High percentage cocoa especially is good for your cardiovascular health because of the increased fiber and protein and decreased sugar (primarily found in low-cocoa and high milk chocolates). Again, reducing the number of animal products (ie. milk) will contribute to keeping your LDL cholesterol levels low. [5] Opt for dark chocolate options with a cocoa content of 75% or above.

 

Other things you can do for your heart

Now that we have covered some of the nutritional tips, we will quickly summarise some methods that you can apply in your life to help your cardiovascular health.

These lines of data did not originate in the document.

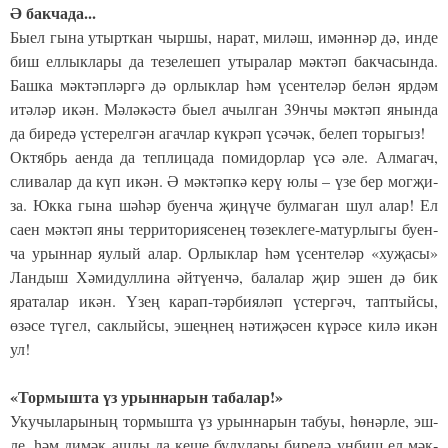
Ә бак­ча­да...
Бы­ел гы­на утырт­кан чыр­шы, на­рат, ми­ләш, имән­нәр дә, ин­де
биш ел­лык­ла­ры да те­зе­ле­шеп уты­ра­лар мәк­тәп бак­ча­сын­да.
Баш­ка мәк­тәп­ләр­гә дә ор­лык­лар һәм үсен­те­ләр бе­лән яр­дәм
итә­ләр икән. Мә­лә­кәс­тә бы­ел ачыл­ган 39нчы мәк­тәп янын­да
да би­ре­дә үс­те­рел­гән агач­лар күк­рәп үсә­чәк, бе­леп то­ры­гыз!
Ок­тябрь аен­да да теп­ли­ца­да по­ми­дор­лар үсә әле. Ал­ма­гач,
сли­ва­лар да күп икән. Ә мәк­тәп­кә ке­рү юлы – үзе бер мог­җи­
за. Юк­ка гы­на шә­һәр бу­ен­ча җи­ңү­че бул­ма­ган шул алар! Ел
са­ен мәк­тәп яны тер­ри­то­ри­я­се­нең тө­зек­ле­ге-ма­тур­лы­гы бу­ен­
ча урын­нар яу­лый алар. Ор­лык­лар һәм үсен­те­ләр «ху­җа­сы»
Лан­дыш Хә­ми­дул­ли­на әй­тү­ен­чә, ба­ла­лар җир эшен дә бик
яра­та­лар икән. Үзең ка­рап-тәр­би­я­ләп үс­тер­гәч, тап­тый­сы,
өзә­се тү­гел, сак­лый­сы, эшең­нең нә­ти­җә­сен кү­рә­се ки­лә икән
ул!
«Тор­мыш­та үз урын­на­рын та­ба­лар!»
Уку­чы­ла­ры­ның тор­мыш­та үз урын­на­рын та­буы, һө­нәр­ле, эш­
ле, һәм ди­мәк аш­лы да ке­ше бу­лу­ла­ры би­ре­дә ун­биш ел мәк­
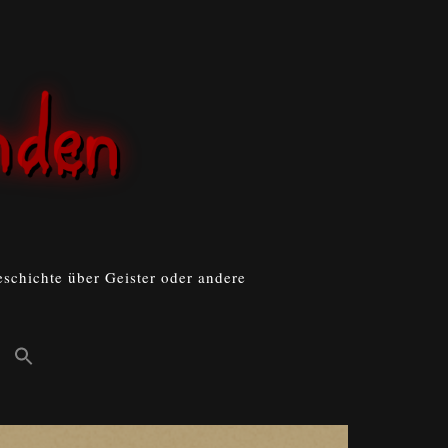
schichte über Geister oder andere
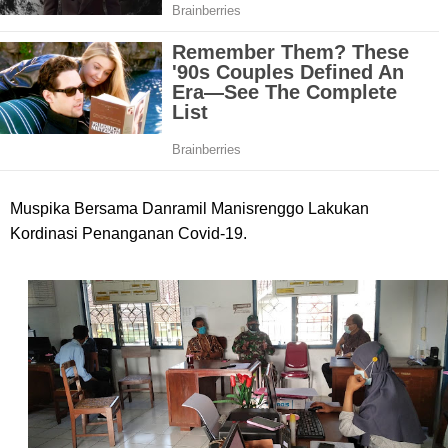
Muspika Bersama Danramil Manisrenggo Lakukan
Kordinasi Penanganan Covid-19.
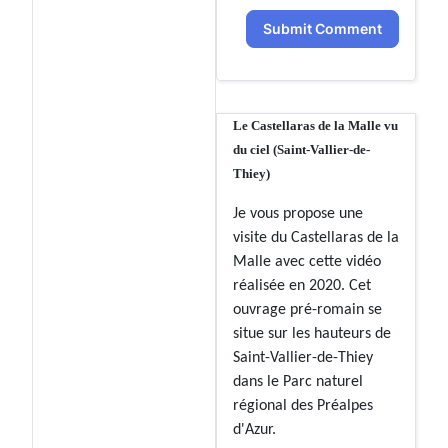
Submit Comment
Le Castellaras de la Malle vu
du ciel (Saint-Vallier-de-
Thiey)
Je vous propose une
visite du Castellaras de la
Malle avec cette vidéo
réalisée en 2020. Cet
ouvrage pré-romain se
situe sur les hauteurs de
Saint-Vallier-de-Thiey
dans le Parc naturel
régional des Préalpes
d'Azur.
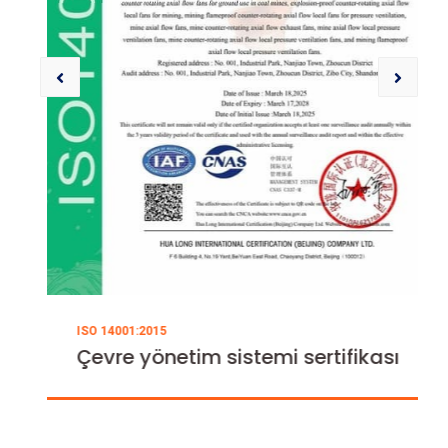
ISO 14001:2015
Çevre yönetim sistemi sertifikası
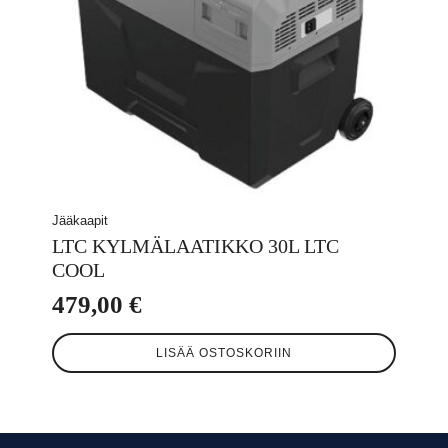
Jääkaapit
LTC KYLMÄLAATIKKO 30L LTC
COOL
479,00
€
LISÄÄ OSTOSKORIIN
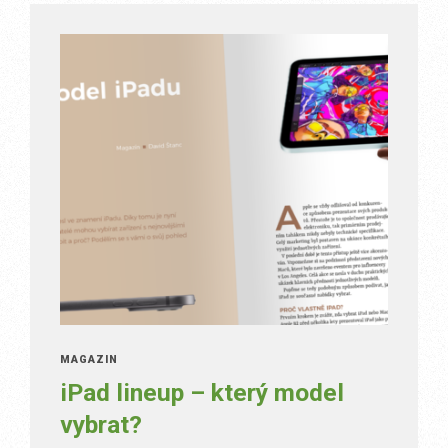
MAGAZÍN
iPad lineup – který model
vybrat?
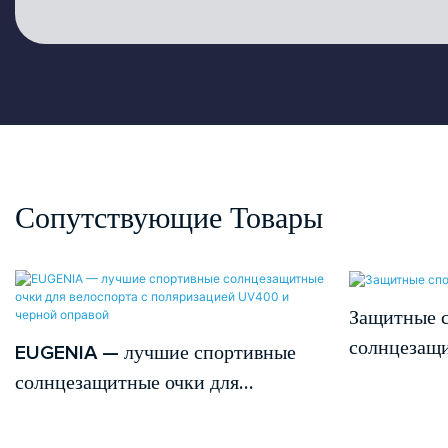
Сопутствующие Товары
Защитные 
солнцезащ
EUGENIA — лучшие спортивные
солнцезащитные очки для
велоспорта с поляризацией UV400
и черной оправой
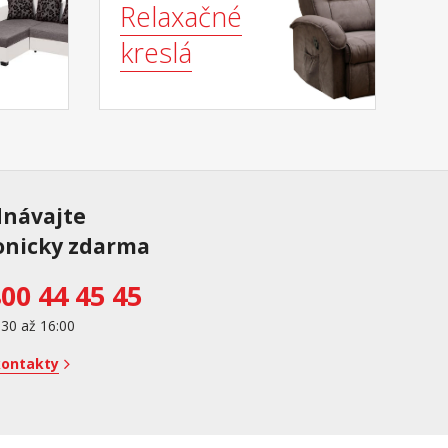
Relaxačné
kreslá
dnávajte
onicky zdarma
00 44 45 45
:30 až 16:00
kontakty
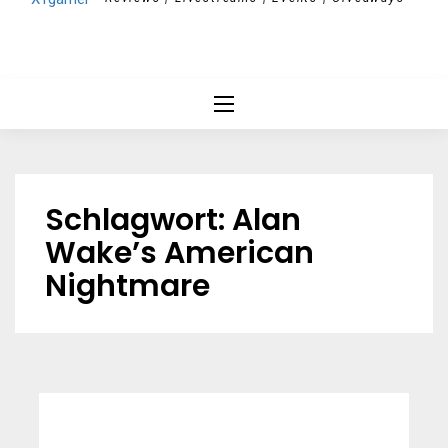
Schlagwort:
Alan
Wake’s American
Nightmare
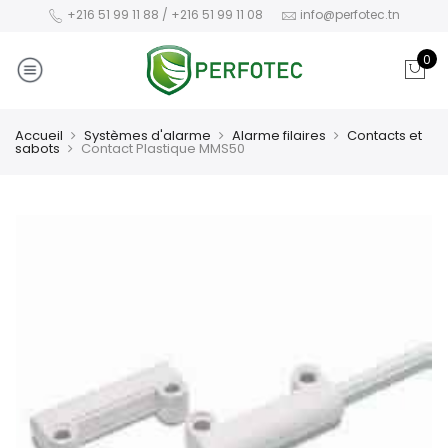
+216 51 99 11 88 / +216 51 99 11 08
info@perfotec.tn
0
Accueil
Systèmes d'alarme
Alarme filaires
Contacts et
sabots
Contact Plastique MMS50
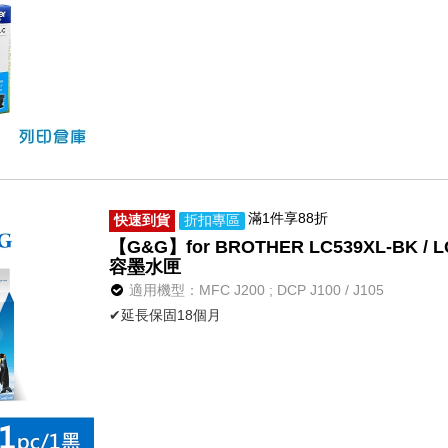
滿1件享88折
快速到貨
折扣專區
【G&G】for BROTHER LC539XL-BK 
容墨水匣
適用機型：MFC J200 ; DCP J100 / J105
✔延長保固18個月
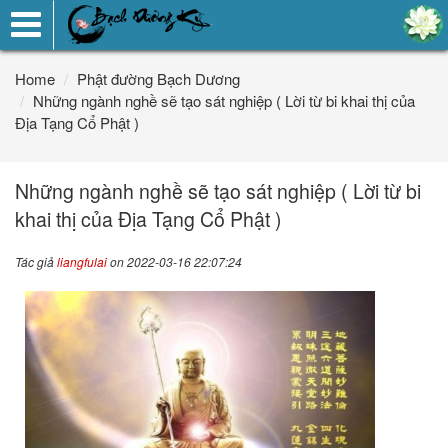
Toggle
navigation
Home
Phật đường Bạch Dương
Những ngành nghề sẽ tạo sát nghiệp ( Lời từ bi khai thị của
Địa Tạng Cổ Phật )
Những ngành nghề sẽ tạo sát nghiệp ( Lời từ bi
khai thị của Địa Tạng Cổ Phật )
Tác giả
liangfulai
on 2022-03-16 22:07:24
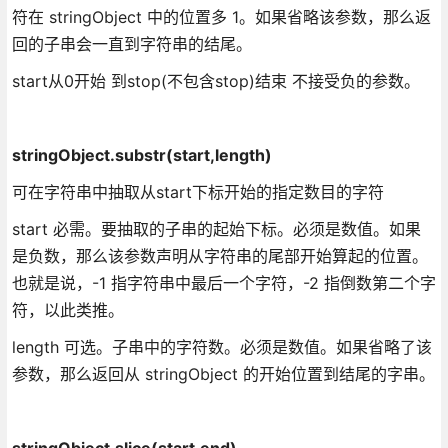
符在 stringObject 中的位置多 1。如果省略该参数，那么返
回的子串会一直到字符串的结尾。
start从0开始 到stop(不包含stop)结束 不接受负的参数。
stringObject.substr(start,length)
可在字符串中抽取从start下标开始的指定数目的字符
start 必需。要抽取的子串的起始下标。必须是数值。如果
是负数，那么该参数声明从字符串的尾部开始算起的位置。
也就是说，-1 指字符串中最后一个字符，-2 指倒数第二个字
符，以此类推。
length 可选。子串中的字符数。必须是数值。如果省略了该
参数，那么返回从 stringObject 的开始位置到结尾的字串。
stringObject.slice(start,end)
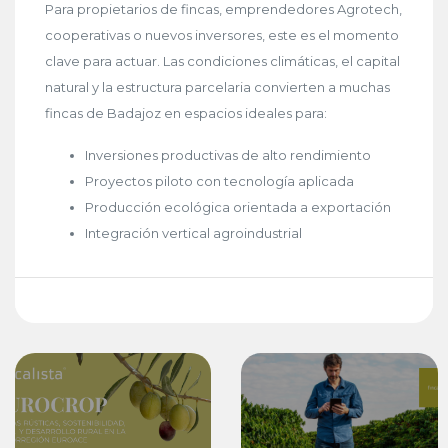
Para propietarios de fincas, emprendedores Agrotech,
cooperativas o nuevos inversores, este es el momento
clave para actuar. Las condiciones climáticas, el capital
natural y la estructura parcelaria convierten a muchas
fincas de Badajoz en espacios ideales para:
Inversiones productivas de alto rendimiento
Proyectos piloto con tecnología aplicada
Producción ecológica orientada a exportación
Integración vertical agroindustrial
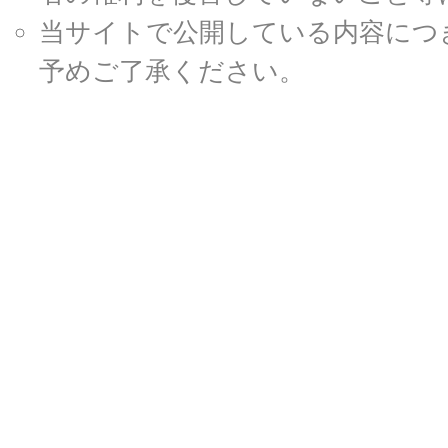
当サイトで公開している内容につ
予めご了承ください。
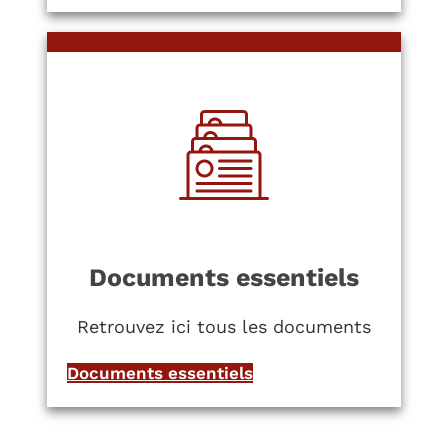
Documents essentiels
Retrouvez ici tous les documents
Documents essentiels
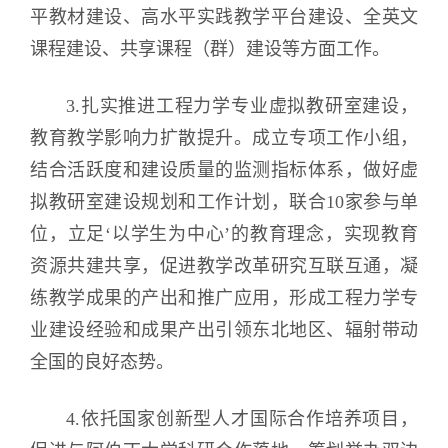
平教材建设、高水平实践教学平台建设、全英文
课程建设、共享课程（群）建设等方面工作。
3.扎实推进工程力学专业虚拟教研室建设，
教育教学影响力扩散提升。成立专项工作小组，
结合活跃度和建设质量的监测指标体系，做好虚
拟教研室建设规划和工作计划，联合10家参与单
位，立足‘以学生为中心’的教育理念，实现教育
资源共建共享，促进教学改革研究互联互通，凝
练教学成果的产出和推广应用，形成工程力学专
业建设经验和成果产出引领东北地区、辐射带动
全国的良好态势。
4.依托国家创新型人才国际合作培养项目，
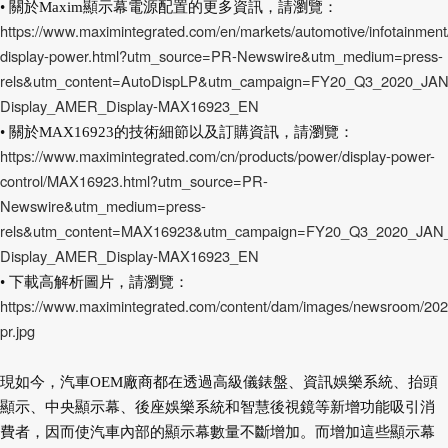
• 關於Maxim顯示幕電源配置的更多資訊，請瀏覽：
https://www.maximintegrated.com/en/markets/automotive/infotainment
display-power.html?utm_source=PR-Newswire&utm_medium=press-
rels&utm_content=AutoDispLP&utm_campaign=FY20_Q3_2020_JAN
Display_AMER_Display-MAX16923_EN
• 關於MAX16923的技術細節以及訂購資訊，請瀏覽：
https://www.maximintegrated.com/cn/products/power/display-power-
control/MAX16923.html?utm_source=PR-
Newswire&utm_medium=press-
rels&utm_content=MAX16923&utm_campaign=FY20_Q3_2020_JAN_
Display_AMER_Display-MAX16923_EN
• 下載高解析圖片，請瀏覽：
https://www.maximintegrated.com/content/dam/images/newsroom/20
pr.jpg
現如今，汽車OEM廠商都在透過高級儀錶盤、資訊娛樂系統、抬頭
顯示、中央顯示幕、後座娛樂系統和智慧後視鏡等新增功能吸引消
費者，因而使汽車內部的顯示幕數量不斷增加。而增加這些顯示幕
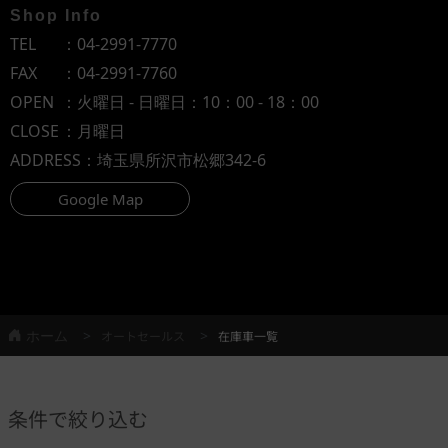
Shop Info
TEL
：
04-2991-7770
FAX
：04-2991-7760
OPEN
：火曜日 - 日曜日：10：00 - 18：00
CLOSE
：月曜日
ADDRESS
：埼玉県所沢市松郷342-6
Google Map
ホーム
オートセールス
在庫車一覧
条件で絞り込む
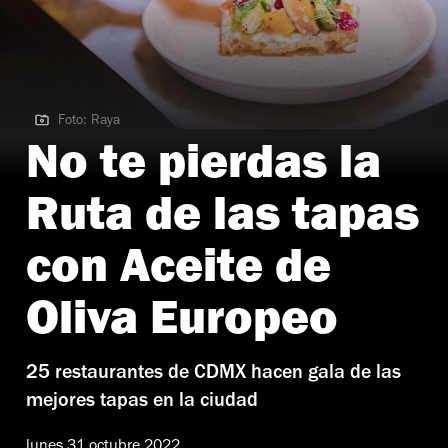
Foto: Raya
Foto: Raya
No te pierdas la
Ruta de las tapas
con Aceite de
Oliva Europeo
25 restaurantes de CDMX hacen gala de las
mejores tapas en la ciudad
lunes 31 octubre 2022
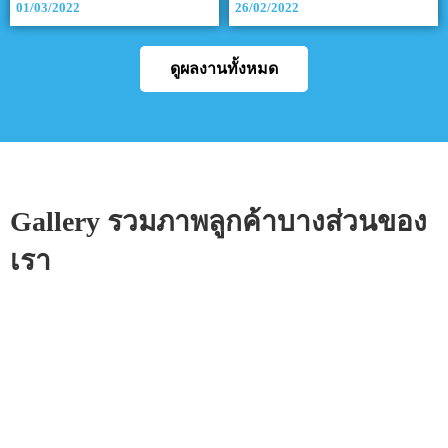
01/03/2022
26/02/2022
ดูผลงานทั้งหมด
Gallery รวมภาพลูกค้าบางส่วนของ
เรา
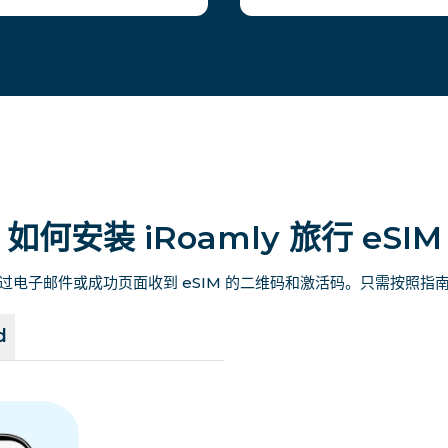
如何安装 iRoamly 旅行 eSIM
过电子邮件或成功页面收到 eSIM 的二维码和激活码。只需按照指
d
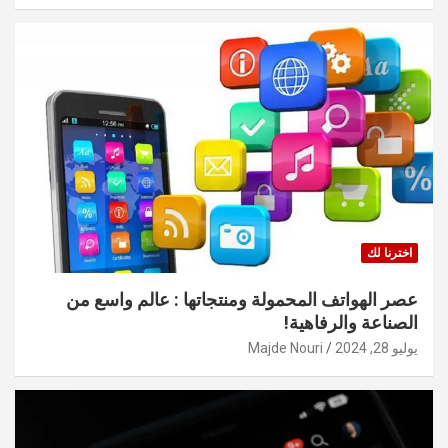
اخترنا لك
عصر الهواتف المحمولة ومنتجاتها : عالم واسع من
الصناعة والرفاهية!
يوليو 28, 2024
Majde Nouri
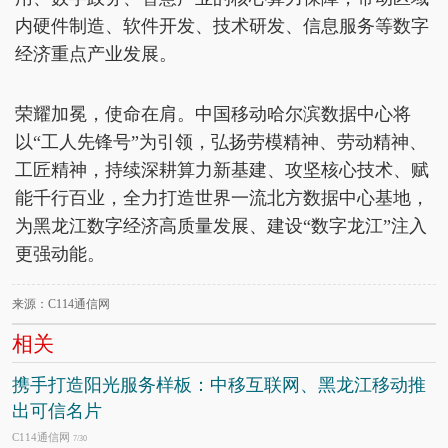
内硬件制造、软件开发、技术研发、信息服务等数字
经济重点产业发展。
荣耀加冕，使命在肩。中国移动哈尔滨数据中心将
以“工人先锋号”为引领，弘扬劳模精神、劳动精神、
工匠精神，持续深耕算力新基建、攻坚核心技术、赋
能千行百业，全力打造世界一流北方数据中心基地，
为黑龙江数字经济高质量发展、建设“数字龙江”注入
更强动能。
来源：C114通信网
相关
携手打造阳光服务样板：中移互联网、黑龙江移动推
出可信名片
C114通信网
7/30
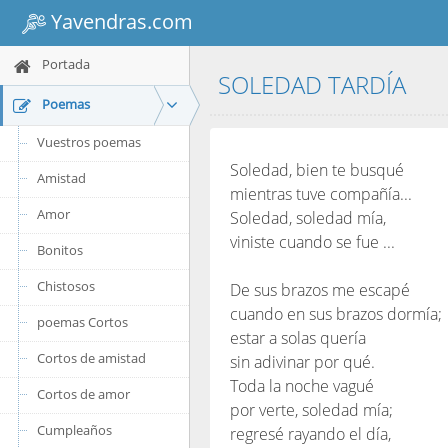
Yavendras.com
Portada
SOLEDAD TARDÍA
Poemas
Vuestros poemas
Soledad, bien te busqué
Amistad
mientras tuve compañía...
Amor
Soledad, soledad mía,
viniste cuando se fue ...
Bonitos
Chistosos
De sus brazos me escapé
cuando en sus brazos dormía;
poemas Cortos
estar a solas quería
Cortos de amistad
sin adivinar por qué.
Toda la noche vagué
Cortos de amor
por verte, soledad mía;
Cumpleaños
regresé rayando el día,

  1. Exercise and move more
    While a few workouts a week would be ideal for people, not everyone has or makes time for that. An easy way to get in exercise in your everyday life is to make smaller changes like taking the stairs instead of the elevator, walking instead of driving and so on. Any exercise where you breathe a lot is good for your heart, as it conditions it. Your heart is a muscle, and as with other muscles, you can strengthen it by exercising it.
  2. Try not to stress and do more of what you love
    Not stressing is something Bob Marley has been the greatest advocate of, but realistically we all experience higher stress levels from time to time. Reducing that stress will reduce the strain on your heart, and benefit your cardiovascular health, as your blood pressure and heart rate will remain in control [7]. Breathing deeply can help you relax if you are stressed, which is why meditation is so beneficial for us. Also, doing more of what you love ties into this. As long as you find time to be happy and relaxed you are likely to keep your heart happy.
  3. Stop smoking
    Quitting smoking can be very difficult, but your heart will thank you for it. We’re sure that you’ve heard enough reasons why it's bad for you, but stopping (or at least reducing!) will reduce your risks of heart disease. [8]
  4. Wash your hands!
    Washing your hands multiple times a day is a great way to protect your health and with that your heart. Infections can be heavy on the heart and are easily avoided by keeping your hands clean.
  5. Achieving and maintaining your ideal weight
    Of course, there is no perfect weight that everyone should be achieving, but finding the weight that you feel most comfortable and healthy at will be beneficial to you. Maintaining that weight class can reduce your risk of heart disease and other health problems [8]. If you need help with this, you can check out our weight loss and weight gain guides.

 

How we can help you

Surely, if you’re reading this blog you might have already heard about what Jimmy Joy does. Our shakes and bars contain a bunch of the ingredients we went over; our Plenny Shake Active and Plenny Bar V2.0 are rich in fiber-filled oatmeal, derivatives of soy, sunflower oil, and flaxseed. Best of all, they’re 100% vegan - meaning none of those undesired trans fats or LDL cholesterol from animal products. And besides, they’re stuffed with all sorts of healthy minerals and vitamins.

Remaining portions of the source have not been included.